If those adjustments don't cure the problem, you may need to replace the acc pump diaphragm, the elastomer one-way valve, or the check valve ball. (All of those parts come in the carb rebuild kits.)
Originally posted by F100_77 I am not much of a carb ace so any advice is greatly appreciated
Thanks in advance,
You don't have to be to make a quick check to see if the accelerator pump is working. Here's what you do.....
With the engine off, pop the hood and remove the air cleaner. Climb up so you can look directly down into the carb. Now, grab the throttle linkage on the carb. and open it wide open quickly. If the accelerator pump is working you should see a healthy squirt of gasoline squirting down into the carb. from the nozzles in the top. If not, then that's you problem. Check to see if the accelerator pump is connected properly as suggested above by bubbaf250. If everything looks good, you'll have to replace the accelerator pump. Everything you'll need comes in a rebuild kit including instructions. Not a hard thing to do. Take your time and good luck. With everything you have done so far, this will be the last thing to do to complete your tune up. Keep us posted.

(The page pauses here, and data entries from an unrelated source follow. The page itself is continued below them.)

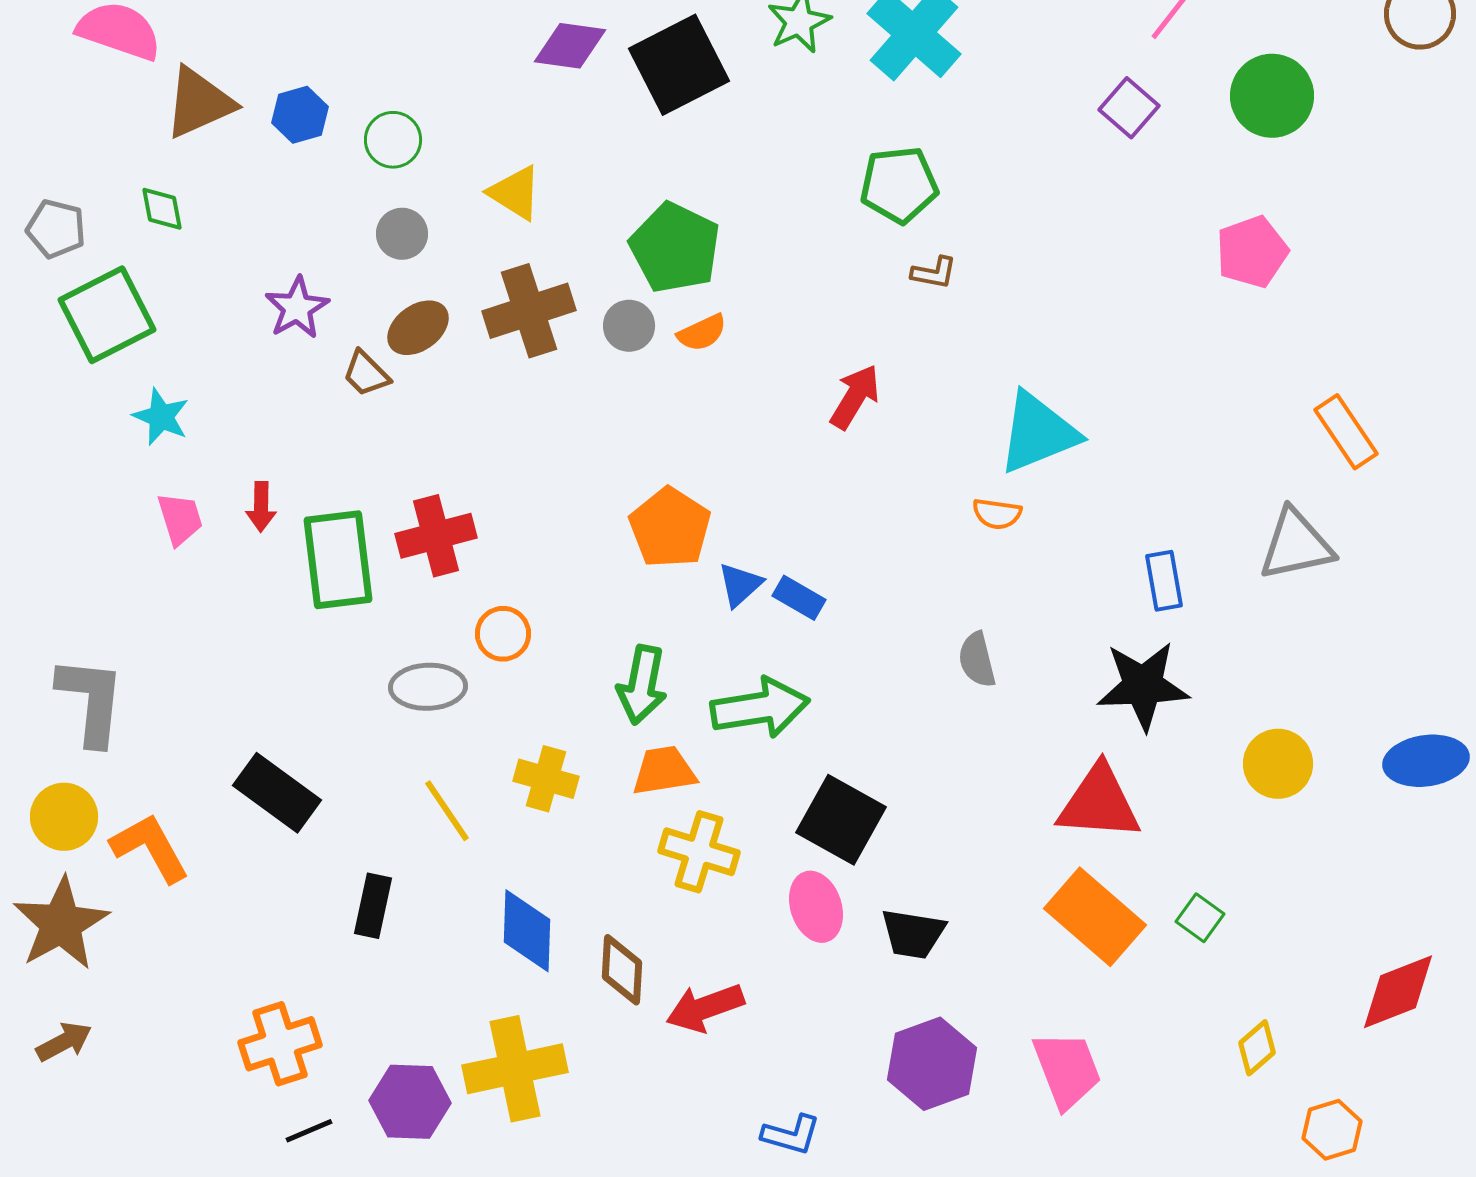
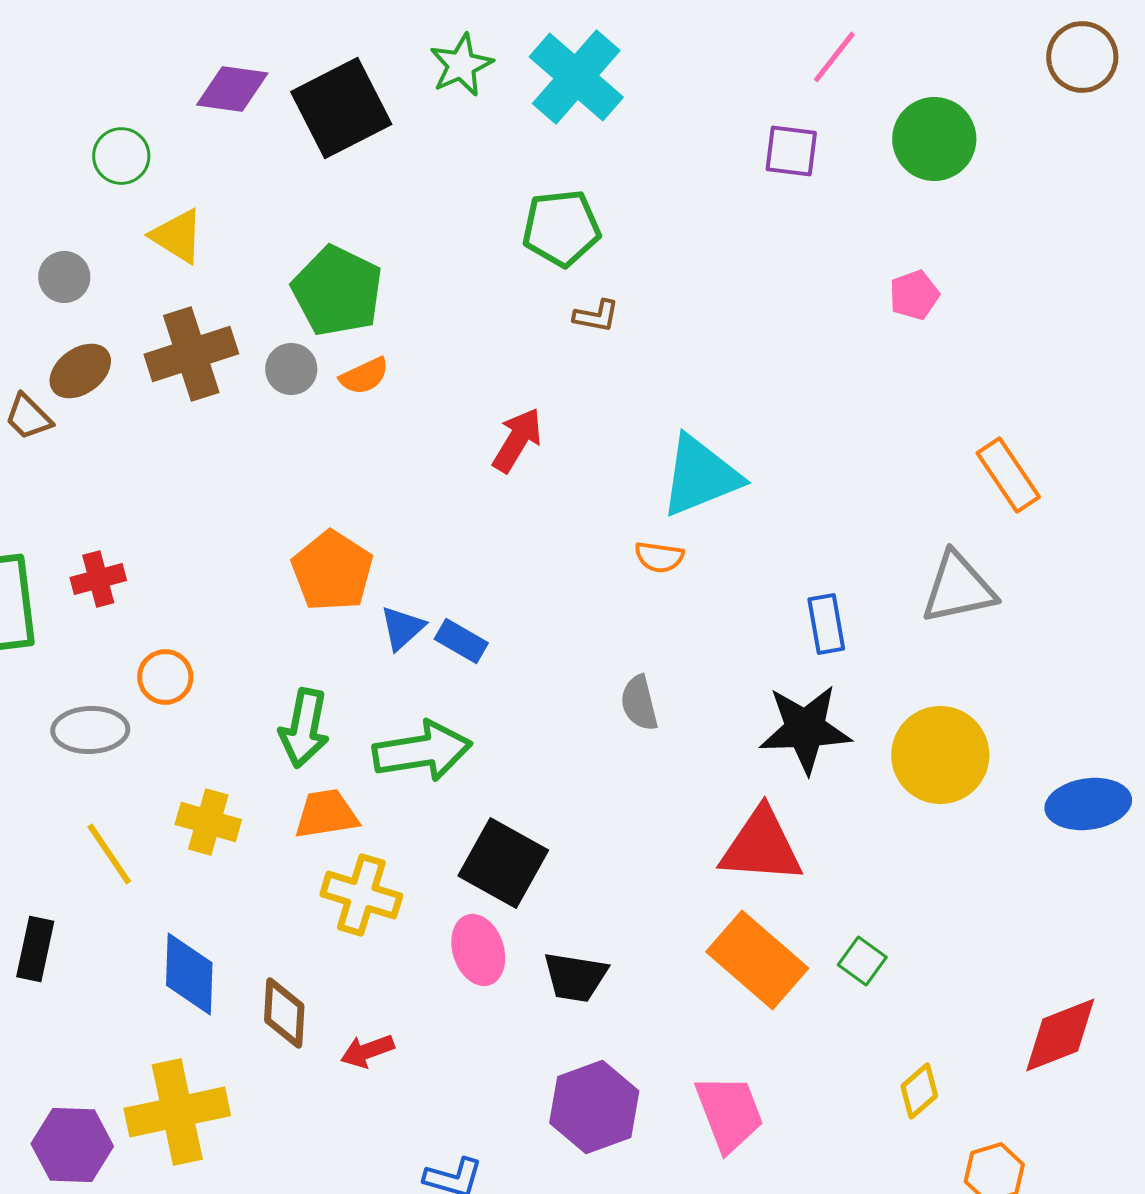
purple square: (1129, 108) -> (791, 151), turned -34
green circle: (393, 140) -> (121, 156), moved
pink pentagon: (1252, 252) -> (914, 295), size x0.7
red cross: (436, 536) -> (98, 579), size x0.7
yellow circle: (1278, 764) -> (940, 755), moved, size x1.4
red arrow: (705, 1008) -> (367, 1051), size x0.7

Well, I checked the accelerator pump and it is working fine supplies the gas to the carb just fine. the accelerator pump rod is allready in the hole farthest away from the throttle shaft on the over-travel lever, and the accelerator pump lever is resting against the diaphram shaft while the throttle is closed ( at idle ) So you guys think its time for a trip to the parts store for a re build kit
Throttle solenoid is the anti-runon (dieseling) solenoid that was common for smogger engines. This should be connected to a 12 volt source that is hot while the key is in the run position. Failure to make this connection, sets the carb in an overly lean condition due to the postion of the butterfly. You usually have a very slow idle that is a bit rough. This may explain some of your issues.
Since you say the accelerator pump is OK, I would then suspect that the float level in the carb is too low, this will increase the amount of time that it takes for the carb main system to supply fuel through the venturi.
Since it sounds like you have the wrong carb installed (throttle solenoid issue) and a potential carb issue - I'd suggest that you obtain the correct carb for the motor. If you want to save a few $ you can play around with some of the items suggested here.